**TASK:** In the material below, find all lines with the string "Date" and copy them.

::::::::::

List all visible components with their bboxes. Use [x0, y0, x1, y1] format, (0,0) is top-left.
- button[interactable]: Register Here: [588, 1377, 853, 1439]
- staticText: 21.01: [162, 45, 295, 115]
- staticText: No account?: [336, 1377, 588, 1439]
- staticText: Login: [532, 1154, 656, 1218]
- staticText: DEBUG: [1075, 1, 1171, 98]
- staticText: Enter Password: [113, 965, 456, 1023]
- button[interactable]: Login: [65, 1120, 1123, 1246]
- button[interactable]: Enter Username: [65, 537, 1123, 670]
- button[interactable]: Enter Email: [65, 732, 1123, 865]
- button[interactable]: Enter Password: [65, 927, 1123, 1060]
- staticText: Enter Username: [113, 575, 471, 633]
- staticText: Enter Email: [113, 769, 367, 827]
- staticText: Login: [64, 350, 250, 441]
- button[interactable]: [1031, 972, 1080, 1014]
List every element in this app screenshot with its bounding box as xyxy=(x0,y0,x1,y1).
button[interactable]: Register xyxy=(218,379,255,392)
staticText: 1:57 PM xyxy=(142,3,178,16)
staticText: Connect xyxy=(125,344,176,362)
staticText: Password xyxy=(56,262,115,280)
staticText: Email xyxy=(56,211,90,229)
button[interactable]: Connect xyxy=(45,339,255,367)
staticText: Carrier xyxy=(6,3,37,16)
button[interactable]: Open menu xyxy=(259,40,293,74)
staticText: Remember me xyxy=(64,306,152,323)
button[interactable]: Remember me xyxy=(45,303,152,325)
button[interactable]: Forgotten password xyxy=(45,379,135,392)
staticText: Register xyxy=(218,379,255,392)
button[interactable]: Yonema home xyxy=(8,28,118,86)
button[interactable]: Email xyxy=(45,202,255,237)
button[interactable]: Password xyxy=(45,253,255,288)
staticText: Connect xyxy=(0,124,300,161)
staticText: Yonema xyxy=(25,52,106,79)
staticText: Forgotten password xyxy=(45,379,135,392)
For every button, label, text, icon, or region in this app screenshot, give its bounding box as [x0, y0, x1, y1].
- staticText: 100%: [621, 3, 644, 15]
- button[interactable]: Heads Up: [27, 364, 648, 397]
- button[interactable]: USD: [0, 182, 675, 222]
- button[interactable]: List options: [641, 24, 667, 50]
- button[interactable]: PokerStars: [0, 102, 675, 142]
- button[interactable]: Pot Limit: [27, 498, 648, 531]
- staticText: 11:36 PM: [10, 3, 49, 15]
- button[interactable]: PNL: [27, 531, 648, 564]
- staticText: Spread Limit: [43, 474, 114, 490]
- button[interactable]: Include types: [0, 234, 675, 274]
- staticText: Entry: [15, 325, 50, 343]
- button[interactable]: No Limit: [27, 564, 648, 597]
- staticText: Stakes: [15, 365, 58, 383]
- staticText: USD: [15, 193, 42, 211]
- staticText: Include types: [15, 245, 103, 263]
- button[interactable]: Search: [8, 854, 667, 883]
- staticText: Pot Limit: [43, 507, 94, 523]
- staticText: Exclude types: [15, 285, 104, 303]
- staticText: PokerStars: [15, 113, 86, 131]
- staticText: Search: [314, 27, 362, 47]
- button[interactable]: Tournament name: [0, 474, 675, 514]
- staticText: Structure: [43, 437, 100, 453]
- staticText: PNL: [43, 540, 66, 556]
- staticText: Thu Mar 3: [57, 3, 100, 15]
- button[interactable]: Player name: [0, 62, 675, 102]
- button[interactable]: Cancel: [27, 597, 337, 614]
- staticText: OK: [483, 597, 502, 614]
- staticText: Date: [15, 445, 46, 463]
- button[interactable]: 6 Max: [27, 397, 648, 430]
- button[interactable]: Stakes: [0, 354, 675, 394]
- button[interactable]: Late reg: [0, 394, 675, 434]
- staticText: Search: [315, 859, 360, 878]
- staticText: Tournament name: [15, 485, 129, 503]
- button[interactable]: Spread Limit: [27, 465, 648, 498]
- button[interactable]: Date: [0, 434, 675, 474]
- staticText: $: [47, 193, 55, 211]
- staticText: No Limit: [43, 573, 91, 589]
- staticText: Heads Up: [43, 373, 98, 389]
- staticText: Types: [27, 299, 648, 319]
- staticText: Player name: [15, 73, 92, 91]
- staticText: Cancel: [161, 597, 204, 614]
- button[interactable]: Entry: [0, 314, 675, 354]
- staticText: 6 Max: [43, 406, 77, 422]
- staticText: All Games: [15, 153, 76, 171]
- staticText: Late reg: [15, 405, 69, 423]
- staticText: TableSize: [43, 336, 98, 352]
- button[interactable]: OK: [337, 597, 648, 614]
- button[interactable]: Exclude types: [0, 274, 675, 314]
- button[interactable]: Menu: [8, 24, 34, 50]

::::::::::

**WRITTEN SOLUTION:**
- staticText: Date: [15, 445, 46, 463]
- button[interactable]: Date: [0, 434, 675, 474]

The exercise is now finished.